2025年の大阪・関西万博ではドローンタクシーが計画されるなど、ドローンの可能性が注目されている。そんななか、3年前に宮崎県都城市にUターンし、ドローンサービス会社を立ち上げた大工龍也さん。見据えているのは、故郷や未来に貢献できる仕事のあり方だ。
掲載:2022年4月号
農業用ドローン事業がUターンのきっかけに
サラリーマンとして40歳を過ぎると、おおよその先行きは見えてくるものだ。それに対して、「仕事は順調だが、それで満足なのか?」と自問自答するようになった大工龍也(だいくたつや)さん(46歳)。大阪の大企業で働いていたが、「自分の力を試したい。やらずに後悔するのは嫌だ」と、2018年に脱サラ起業を選択した。
大工さんは、ドローン事業を立ち上げる企業から誘われ、家族を伴って東京で新たな生活をスタートした。しかしその事業は半年でとん挫してしまう。ドローンに将来性を感じていた大工さんは、自身でドローンサービス会社を立ち上げることを決断したのだ。すぐに収益を上げるために選んだのは、すでに実装している農業用ドローン。そこで再移住先に選んだのが、大工さん夫妻の故郷でもある宮崎県都城市だった。
スカイウォーカーと名づけた会社の事務所は、農村地帯にある築100年の古民家で家賃月額1万円。UIターン起業対象の100万円の支援金もありがたかった。
知り合いも農業の経験もないなかでの営業。新型コロナ感染拡大と重なり、訪問営業が敬遠され、苦しい立ち上がりだった。それでも市職員や市議会議員らの紹介を得て受注できるようになり、今では農薬散布だけで150軒の顧客を持つ。夏は農薬散布、秋から冬は植林資材運搬が主な仕事だ。契約社員なども含めスタッフは12人になった。
Uターンは、家族にとってどうだったのか。妻の蘭子(らんこ)さんも起業家で、社会で活躍できるミセスを創出する「ミセスジャパン」で世界大会に進出した経歴の持ち主。その経験を生かして都城市の女性の活躍を支援している。「口には出さないが、妻にとっても意味あるUターンだったのでは」と龍也さんは語る。

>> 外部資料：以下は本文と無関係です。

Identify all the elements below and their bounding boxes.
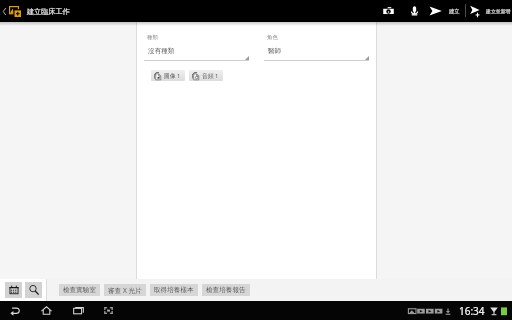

住みやすく、子育てしやすいのもこの地の魅力だ。「吊るし柿をつくったから食べんね」「弁当をつくってこようか?」などと声をかけてくれるおばあちゃんや、知らない人にも元気に挨拶する小学生たちがいる都城市なら、子どもたちが素直に育ってくれると思えた。

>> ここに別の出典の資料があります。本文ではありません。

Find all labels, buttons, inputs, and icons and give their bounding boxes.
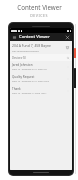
staticText: Content Viewer (19, 34, 50, 40)
staticText: Quality Request (12, 75, 35, 79)
button[interactable]: Search (65, 55, 70, 60)
staticText: Jared Johnston (12, 63, 33, 67)
staticText: Devices (5) (12, 56, 26, 60)
button[interactable]: 204 A Fund 7, 458 Bayne (10, 41, 72, 54)
button[interactable]: Quality Request (10, 73, 72, 85)
staticText: Sails 10 - Example 2711 Prep 100.2 (12, 80, 50, 83)
button[interactable]: Thank (10, 85, 72, 97)
button[interactable]: Delete (65, 45, 70, 50)
staticText: Sails 10 - Example 2711 Prep 101 (12, 68, 48, 71)
staticText: 204 A Fund 7, 458 Bayne (12, 43, 51, 48)
button[interactable]: Jared Johnston (10, 61, 72, 73)
staticText: cdn.re/branded-content (12, 49, 39, 52)
button[interactable]: Navigate up (12, 35, 17, 40)
staticText: DEVICES (30, 13, 48, 18)
button[interactable]: Devices (5) (10, 54, 72, 61)
button[interactable]: Close (65, 35, 70, 40)
staticText: Sails 10 - Example 11 Prep 100.1 (12, 92, 47, 95)
staticText: Thank (12, 87, 21, 91)
staticText: Content Viewer (17, 3, 62, 11)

仕事を進めるうちに、日本では伐採した山の6割は植林されず、放置されている現実を知った。現在も植林をサポートしているが、急峻な山での植林は困難。しかし、そんな山ほど土砂崩れの危険性をはらみ、植林が急務だ。
宮崎はスギ素材の生産量日本一の県でもあり、社会貢献の道を探って編み出したのが、「樹の種プロジェクト」だ。特殊コーティングした種をドローンで蒔いて発芽させ、山を自然に還そうというもの。高千穂町(たかちほちょう)、日之影町(ひのかげちょう)、五ヶ瀬町(ごかせちょう)と、その山を管理する西臼杵(にしうすき)森林組合からも賛同が得られ、近く共同で実証実験やクラウドファンディングを展開予定だ。
「これでムーブメントが起き、5年後に樹の種を蒔くことが当たり前になったら、私が宮崎に帰ってきた価値があるのではないか?」――、そんな志を胸にプロジェクトは2月17日、キックオフした。
都城市移住支援情報
おいしい畜産品に農産物、焼酎ふるさと納税受入額が日本一!
農業産出額(令和元年)やふるさと納税受入額(令和2年度)で日本一を誇る都城市。一方で、中心市街地の「Mallmall(まるまる)」などの施設を核とした街のにぎわいは2021年のアジア都市景観賞を受賞。移住・定住サポートセンターでは、移住や雇用の相談、お試し滞在制度など、手厚いサポートを行っている。